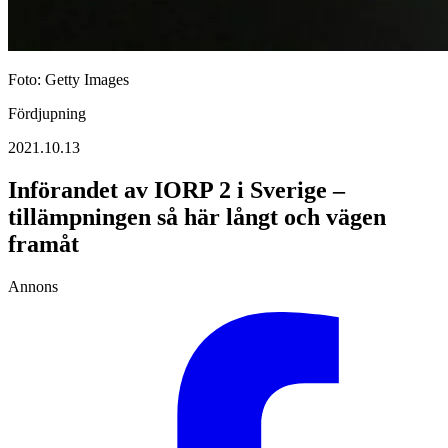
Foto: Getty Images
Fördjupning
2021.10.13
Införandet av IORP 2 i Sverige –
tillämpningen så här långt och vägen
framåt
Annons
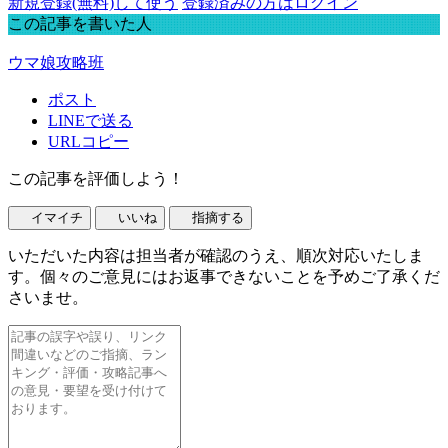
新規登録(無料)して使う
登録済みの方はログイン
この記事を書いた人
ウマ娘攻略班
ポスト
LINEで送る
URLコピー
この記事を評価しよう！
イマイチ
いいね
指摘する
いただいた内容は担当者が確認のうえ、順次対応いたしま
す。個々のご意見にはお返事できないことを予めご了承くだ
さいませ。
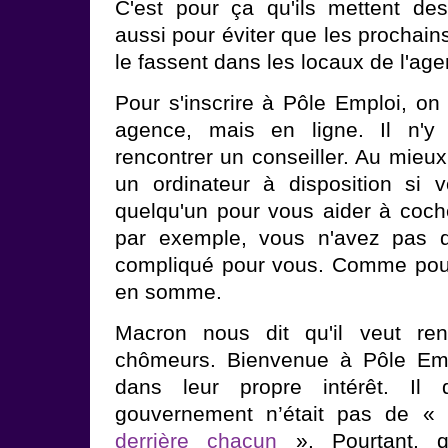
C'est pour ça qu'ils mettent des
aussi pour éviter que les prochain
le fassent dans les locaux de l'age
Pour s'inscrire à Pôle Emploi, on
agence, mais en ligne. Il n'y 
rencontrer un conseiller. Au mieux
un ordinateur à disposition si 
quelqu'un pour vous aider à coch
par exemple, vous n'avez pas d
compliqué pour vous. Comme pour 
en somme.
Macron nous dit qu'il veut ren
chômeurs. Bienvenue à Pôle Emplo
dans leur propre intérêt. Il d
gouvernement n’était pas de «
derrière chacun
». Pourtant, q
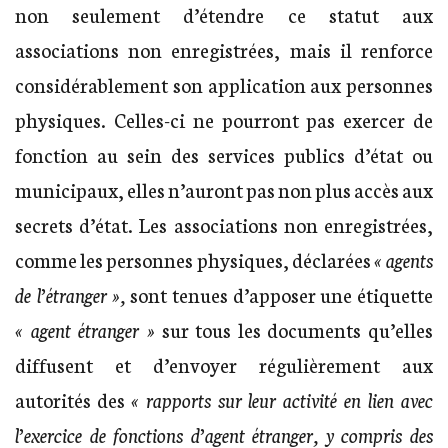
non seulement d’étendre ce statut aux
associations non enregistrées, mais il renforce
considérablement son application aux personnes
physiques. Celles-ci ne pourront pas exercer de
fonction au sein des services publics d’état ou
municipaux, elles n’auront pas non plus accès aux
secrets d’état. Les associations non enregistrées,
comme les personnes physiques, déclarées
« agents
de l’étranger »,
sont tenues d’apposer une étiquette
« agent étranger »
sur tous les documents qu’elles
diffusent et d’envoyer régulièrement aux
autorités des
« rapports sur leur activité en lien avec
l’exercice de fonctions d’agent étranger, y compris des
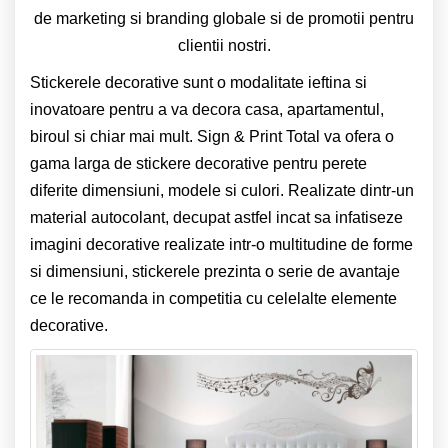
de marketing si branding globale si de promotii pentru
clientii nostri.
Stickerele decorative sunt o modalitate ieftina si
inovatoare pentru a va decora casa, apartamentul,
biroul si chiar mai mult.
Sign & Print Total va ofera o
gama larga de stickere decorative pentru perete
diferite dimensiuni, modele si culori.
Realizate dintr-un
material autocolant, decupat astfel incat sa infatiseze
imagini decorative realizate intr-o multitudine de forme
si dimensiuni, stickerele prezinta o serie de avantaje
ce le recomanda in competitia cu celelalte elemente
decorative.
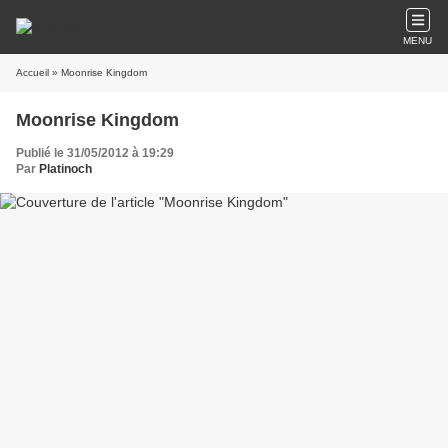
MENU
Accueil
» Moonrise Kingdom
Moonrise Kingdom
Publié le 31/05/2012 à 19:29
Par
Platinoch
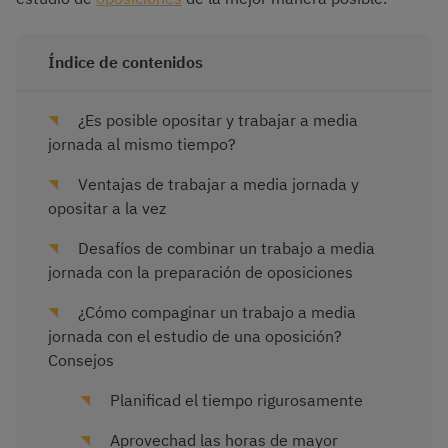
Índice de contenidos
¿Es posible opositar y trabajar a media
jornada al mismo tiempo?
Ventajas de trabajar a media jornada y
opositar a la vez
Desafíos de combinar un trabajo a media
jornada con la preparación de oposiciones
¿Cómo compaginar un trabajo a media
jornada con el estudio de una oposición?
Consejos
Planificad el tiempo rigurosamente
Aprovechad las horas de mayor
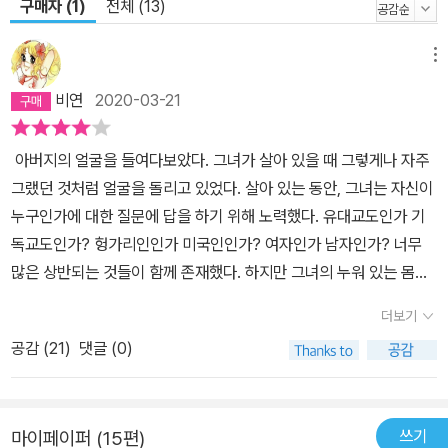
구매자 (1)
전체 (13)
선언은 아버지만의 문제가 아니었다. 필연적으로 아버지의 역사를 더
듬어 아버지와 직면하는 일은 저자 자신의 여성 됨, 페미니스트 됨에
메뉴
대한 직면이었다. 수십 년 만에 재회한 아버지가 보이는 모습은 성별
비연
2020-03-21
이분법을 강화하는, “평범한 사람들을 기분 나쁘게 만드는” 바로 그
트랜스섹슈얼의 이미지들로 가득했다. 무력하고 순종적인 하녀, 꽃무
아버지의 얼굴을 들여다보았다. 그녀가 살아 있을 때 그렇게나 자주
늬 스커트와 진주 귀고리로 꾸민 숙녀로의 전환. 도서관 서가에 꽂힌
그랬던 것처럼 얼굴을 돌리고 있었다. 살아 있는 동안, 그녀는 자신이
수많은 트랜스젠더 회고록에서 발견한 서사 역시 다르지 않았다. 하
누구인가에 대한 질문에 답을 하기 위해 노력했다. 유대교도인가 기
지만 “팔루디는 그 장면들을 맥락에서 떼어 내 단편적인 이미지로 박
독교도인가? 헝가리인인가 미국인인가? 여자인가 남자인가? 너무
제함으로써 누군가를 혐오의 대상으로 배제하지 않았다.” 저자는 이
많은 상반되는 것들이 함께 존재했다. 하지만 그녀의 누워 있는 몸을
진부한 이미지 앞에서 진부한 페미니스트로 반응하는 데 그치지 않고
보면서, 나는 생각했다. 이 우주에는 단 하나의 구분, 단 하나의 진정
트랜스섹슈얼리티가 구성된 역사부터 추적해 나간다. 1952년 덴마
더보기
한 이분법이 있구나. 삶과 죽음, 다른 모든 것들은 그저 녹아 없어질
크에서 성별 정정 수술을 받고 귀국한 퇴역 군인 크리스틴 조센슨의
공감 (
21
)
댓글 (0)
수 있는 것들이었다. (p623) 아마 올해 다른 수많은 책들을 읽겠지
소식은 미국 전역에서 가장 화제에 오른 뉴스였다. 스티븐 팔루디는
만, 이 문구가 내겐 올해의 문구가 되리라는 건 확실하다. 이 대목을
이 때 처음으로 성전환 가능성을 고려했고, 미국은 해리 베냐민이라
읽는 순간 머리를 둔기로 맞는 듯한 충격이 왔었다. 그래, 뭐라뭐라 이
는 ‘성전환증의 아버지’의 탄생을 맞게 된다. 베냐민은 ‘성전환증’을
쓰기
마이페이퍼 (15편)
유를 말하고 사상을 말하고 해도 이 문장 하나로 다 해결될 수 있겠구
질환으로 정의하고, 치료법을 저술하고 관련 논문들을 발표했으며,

*****

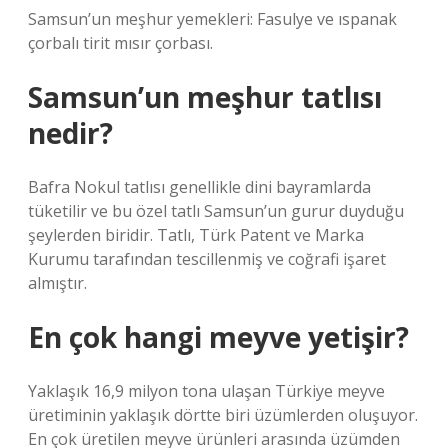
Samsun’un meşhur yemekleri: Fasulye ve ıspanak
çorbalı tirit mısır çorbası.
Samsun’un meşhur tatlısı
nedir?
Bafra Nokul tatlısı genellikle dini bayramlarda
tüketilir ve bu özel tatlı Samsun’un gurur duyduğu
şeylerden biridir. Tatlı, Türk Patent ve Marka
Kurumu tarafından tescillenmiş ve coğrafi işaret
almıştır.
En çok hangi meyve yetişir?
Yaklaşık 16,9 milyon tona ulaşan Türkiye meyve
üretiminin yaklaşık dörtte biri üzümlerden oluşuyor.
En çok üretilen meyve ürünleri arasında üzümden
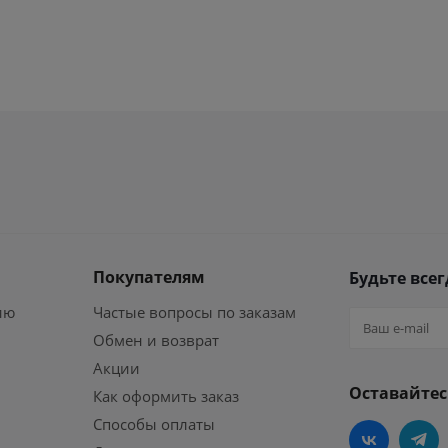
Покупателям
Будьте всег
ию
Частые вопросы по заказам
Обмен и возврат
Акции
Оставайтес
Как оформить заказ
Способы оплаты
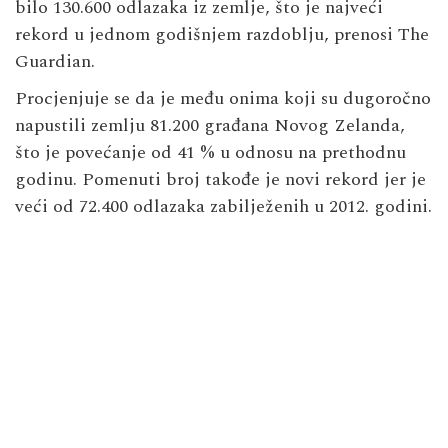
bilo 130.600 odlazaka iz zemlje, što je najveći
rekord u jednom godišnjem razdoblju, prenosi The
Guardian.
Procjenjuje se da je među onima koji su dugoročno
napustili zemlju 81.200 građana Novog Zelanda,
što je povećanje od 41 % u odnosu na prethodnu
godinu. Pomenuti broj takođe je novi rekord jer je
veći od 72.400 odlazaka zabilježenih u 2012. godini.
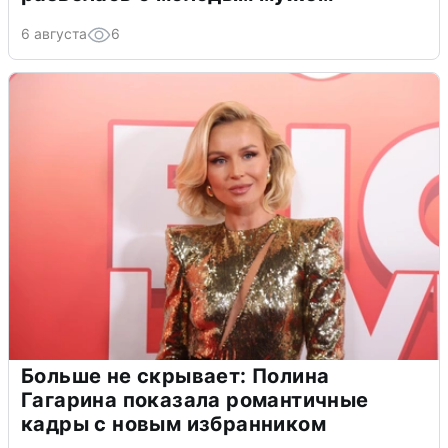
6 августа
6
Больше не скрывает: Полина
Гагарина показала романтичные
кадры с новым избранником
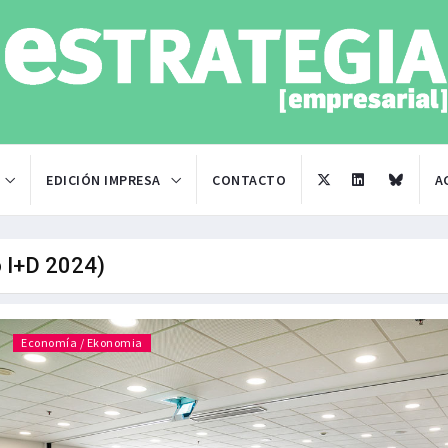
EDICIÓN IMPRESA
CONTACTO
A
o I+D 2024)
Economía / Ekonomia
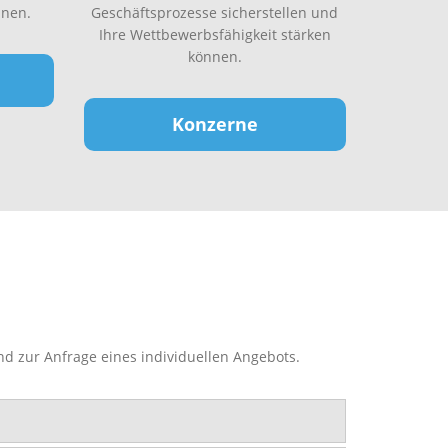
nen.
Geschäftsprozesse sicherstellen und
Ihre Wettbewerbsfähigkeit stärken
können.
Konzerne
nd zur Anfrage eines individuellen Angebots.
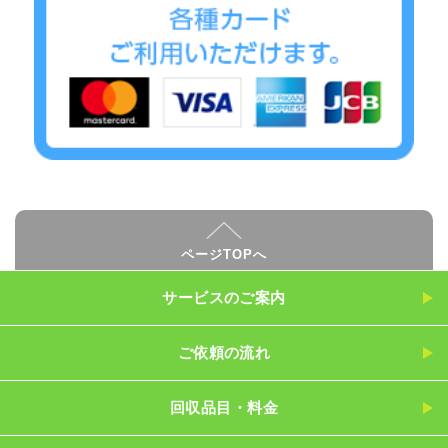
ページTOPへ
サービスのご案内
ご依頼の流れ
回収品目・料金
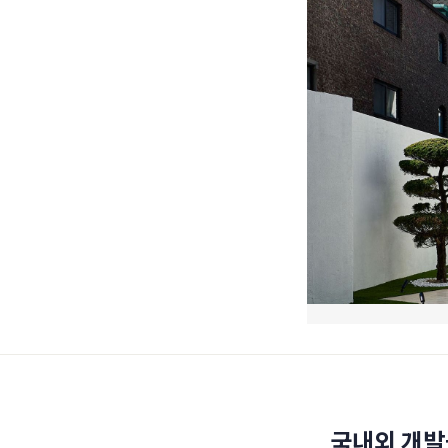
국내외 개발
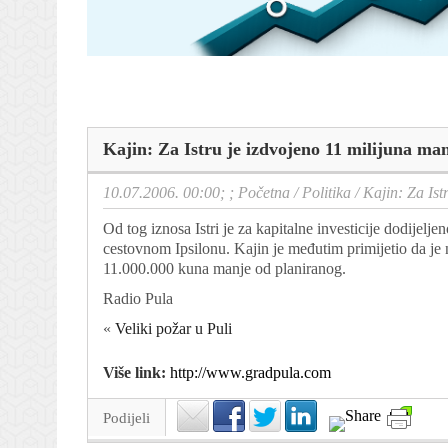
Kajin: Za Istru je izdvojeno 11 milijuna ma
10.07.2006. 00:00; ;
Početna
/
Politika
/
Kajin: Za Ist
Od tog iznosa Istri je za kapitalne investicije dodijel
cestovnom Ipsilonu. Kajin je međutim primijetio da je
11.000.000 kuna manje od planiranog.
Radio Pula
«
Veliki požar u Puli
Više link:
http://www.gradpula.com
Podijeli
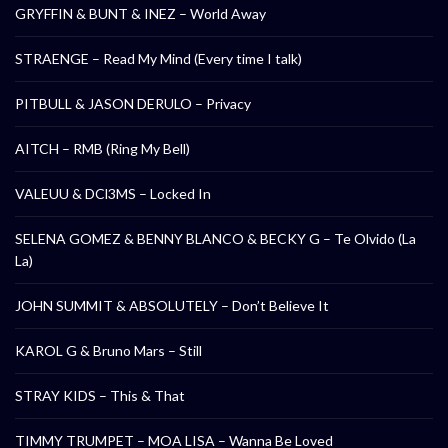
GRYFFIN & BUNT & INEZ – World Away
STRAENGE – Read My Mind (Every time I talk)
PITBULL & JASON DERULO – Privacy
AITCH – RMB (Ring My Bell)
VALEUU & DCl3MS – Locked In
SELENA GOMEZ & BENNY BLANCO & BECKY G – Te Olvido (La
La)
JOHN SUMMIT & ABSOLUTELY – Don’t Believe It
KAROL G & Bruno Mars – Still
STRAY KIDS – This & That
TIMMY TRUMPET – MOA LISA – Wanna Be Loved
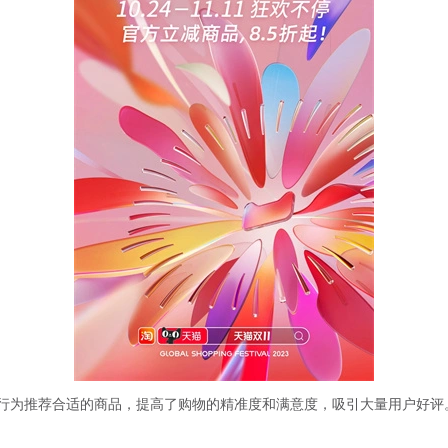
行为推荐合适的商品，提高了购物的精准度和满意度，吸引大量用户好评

*****

→ **What to produce**
Of the records above, print only the lines from the one containing "çorbalı tirit mısır çorbası." through the one containing "кадры с новым избранником", inclusive and unaltered, leaving out pictures.

→ **Exercise result**
çorbalı tirit mısır çorbası.
Samsun’un meşhur tatlısı
nedir?
Bafra Nokul tatlısı genellikle dini bayramlarda
tüketilir ve bu özel tatlı Samsun’un gurur duyduğu
şeylerden biridir. Tatlı, Türk Patent ve Marka
Kurumu tarafından tescillenmiş ve coğrafi işaret
almıştır.
En çok hangi meyve yetişir?
Yaklaşık 16,9 milyon tona ulaşan Türkiye meyve
üretiminin yaklaşık dörtte biri üzümlerden oluşuyor.
En çok üretilen meyve ürünleri arasında üzümden
Покупателям
Будьте всег
ию
Частые вопросы по заказам
Обмен и возврат
Акции
Оставайтес
Как оформить заказ
Способы оплаты
bilo 130.600 odlazaka iz zemlje, što je najveći
rekord u jednom godišnjem razdoblju, prenosi The
Guardian.
Procjenjuje se da je među onima koji su dugoročno
napustili zemlju 81.200 građana Novog Zelanda,
što je povećanje od 41 % u odnosu na prethodnu
godinu. Pomenuti broj takođe je novi rekord jer je
veći od 72.400 odlazaka zabilježenih u 2012. godini.
6 августа
6
Больше не скрывает: Полина
Гагарина показала романтичные
кадры с новым избранником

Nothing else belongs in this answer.